When exposed to post-vaccination serum, the E484G/del141-144 mutant spike was less well neutralized compared to either of these alone, indicating that possibly these are synergistic mutations.
The four mutations acquired in the NTD and RBD affect crucial epitopes, which were selected during the long course of infection in this immunocompromised patient, allowing it to escape from neutralizing antibodies.
Serum from mice who survived infection with either day 14 or day 105 isolates were collected at 21 days from infection or later. A wild-type infection survivor cohort was also used since only one mouse survived challenge with the day 14 strain, both having the same spike protein sequence.
Wild-type infection survivors had double the levels of virus-specific IgG compared to survivors of day 105 isolate infection. However, sera from the wild-type survivors had four-fold less neutralization capacity against the day 105 isolate than the day 14 isolate, showing partial immune evasion. Immune sera from mice challenged with day 105 isolate neutralized the corresponding strain more efficiently than the day 14 strain.

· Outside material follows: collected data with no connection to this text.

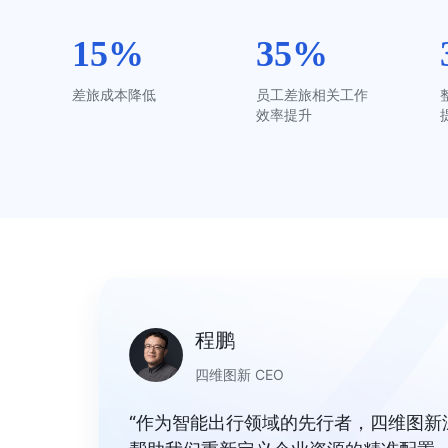
15%
35%
差旅成本降低
员工差旅相关工作
效率提升
程鹏
四维图新 CEO
“作为智能出行领域的先行者，四维图新深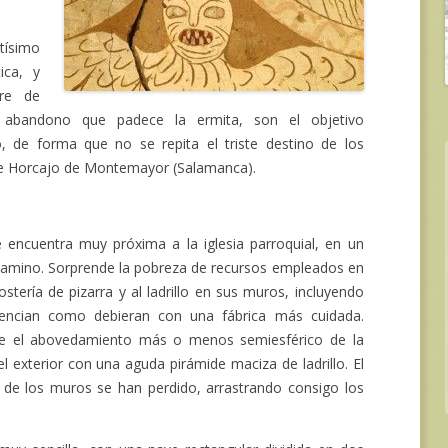
tísimo
ica, y
rre de
e abandono que padece la ermita, son el objetivo
, de forma que no se repita el triste destino de los
 de Horcajo de Montemayor (Salamanca).
tra muy próxima a la iglesia parroquial, en un
 camino. Sorprende la pobreza de recursos empleados en
stería de pizarra y al ladrillo en sus muros, incluyendo
erencian como debieran con una fábrica más cuidada.
e el abovedamiento más o menos semiesférico de la
el exterior con una aguda pirámide maciza de ladrillo. El
de los muros se han perdido, arrastrando consigo los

The currently circulating South African B.1.351 variant was more efficiently neutralized by day 105 serum than the UK B.1.1.7 variant. However, all convalescent mice survived the second challenge without any symptoms, indicating full protective immunity was induced by both day 14 and day 105 variants.

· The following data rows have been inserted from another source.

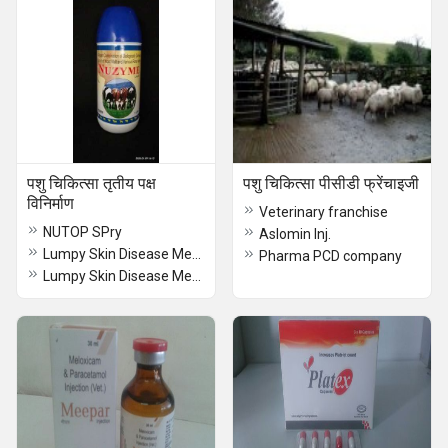
पशु चिकित्सा तृतीय पक्ष
पशु चिकित्सा पीसीडी फ्रेंचाइजी
विनिर्माण
Veterinary franchise
NUTOP SPry
Aslomin Inj.
Lumpy Skin Disease Medicine
Pharma PCD company
Lumpy Skin Disease Medicine Manufacturer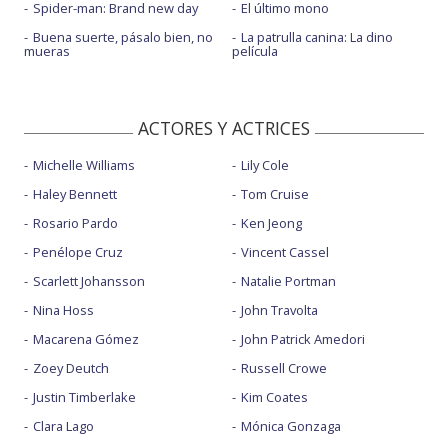
Spider-man: Brand new day
El último mono
Buena suerte, pásalo bien, no
La patrulla canina: La dino
mueras
película
ACTORES Y ACTRICES
Michelle Williams
Lily Cole
Haley Bennett
Tom Cruise
Rosario Pardo
Ken Jeong
Penélope Cruz
Vincent Cassel
Scarlett Johansson
Natalie Portman
Nina Hoss
John Travolta
Macarena Gómez
John Patrick Amedori
Zoey Deutch
Russell Crowe
Justin Timberlake
Kim Coates
Clara Lago
Mónica Gonzaga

The researchers also found that the spike mutations found within the day 105 and day 140 isolates were selected because of humoral rather than cellular immune escape.

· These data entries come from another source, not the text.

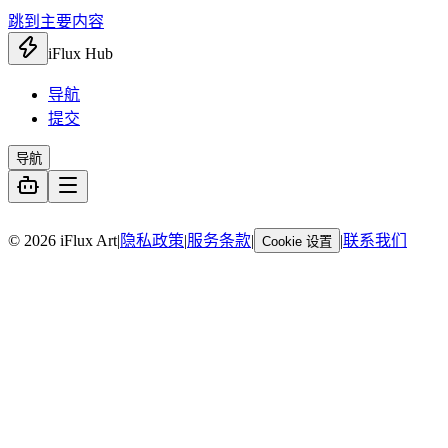
跳到主要内容
iFlux Hub
导航
提交
导航
暂无链接
© 2026 iFlux Art
|
隐私政策
|
服务条款
|
|
联系我们
Cookie 设置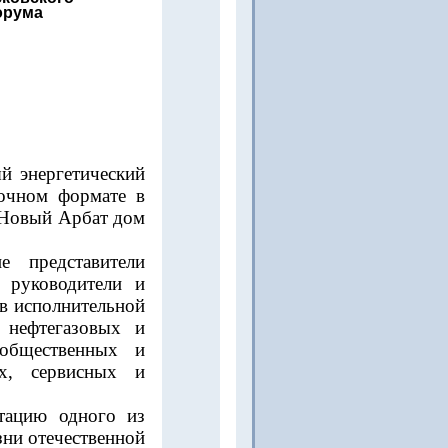
орума
й энергетический
очном формате в
 Новый Арбат дом
 представители
, руководители и
ов исполнительной
 нефтегазовых и
 общественных и
х, сервисных и
тацию одного из
ни отечественной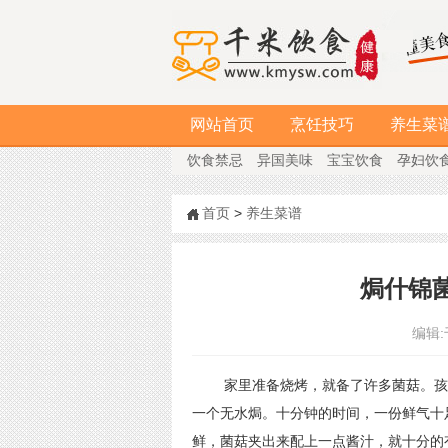
网站首页
烹饪技巧
养生菜
饮食禁忌
异国美味
宝宝饮食
孕妇饮
首页
>
养生菜谱
焗什锦
编辑:
家里准备烧烤，就备了许多菌菇。孩子
一个无水焗。十分钟的时间，一份鲜气十
鲜，菌菇夹出来配上一点酱汁，就十分的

What are the implications?
The study thus supports the emergence of new variants that evade immunity in chronically immunosuppressed patients, as also reported with patients treated repeatedly with antibody cocktails and convalescent plasma. The variants in this study resemble the current UK, South African and Brazil variants, with escape mutations in the same spike region.
Secondly, it appears that mycophenolate mofetil should be discontinued in transplant patients with COVID-19 to enable effective spike-specific humoral responses.
Thirdly, the broad protection afforded by the immune sera from mice immunized with spike protein from the day 105 isolate may shape the design of future vaccines. Again, it appears that viral fitness is compromised by these mutations, depending on the type of host cell. This may also be related to an observed deletion in the furin cleavage site of the spike protein in the variants observed in this patient.
Such escape mutants could serve as initial seed for newly emerging variants with enhanced epidemic potential, especially if they overcome impaired viral fitness by further adaptation. Unexpectedly, the spike protein of this escape variant worked particularly well in immunization approaches and elicited broadly active neutralizing antibodies able to control SARS-CoV-2 variants of concern.”
medRxiv publishes preliminary scientific reports that are not peer-reviewed and, therefore, should not be regarded as conclusive, guide clinical practice/health-related behavior, or treated as established information.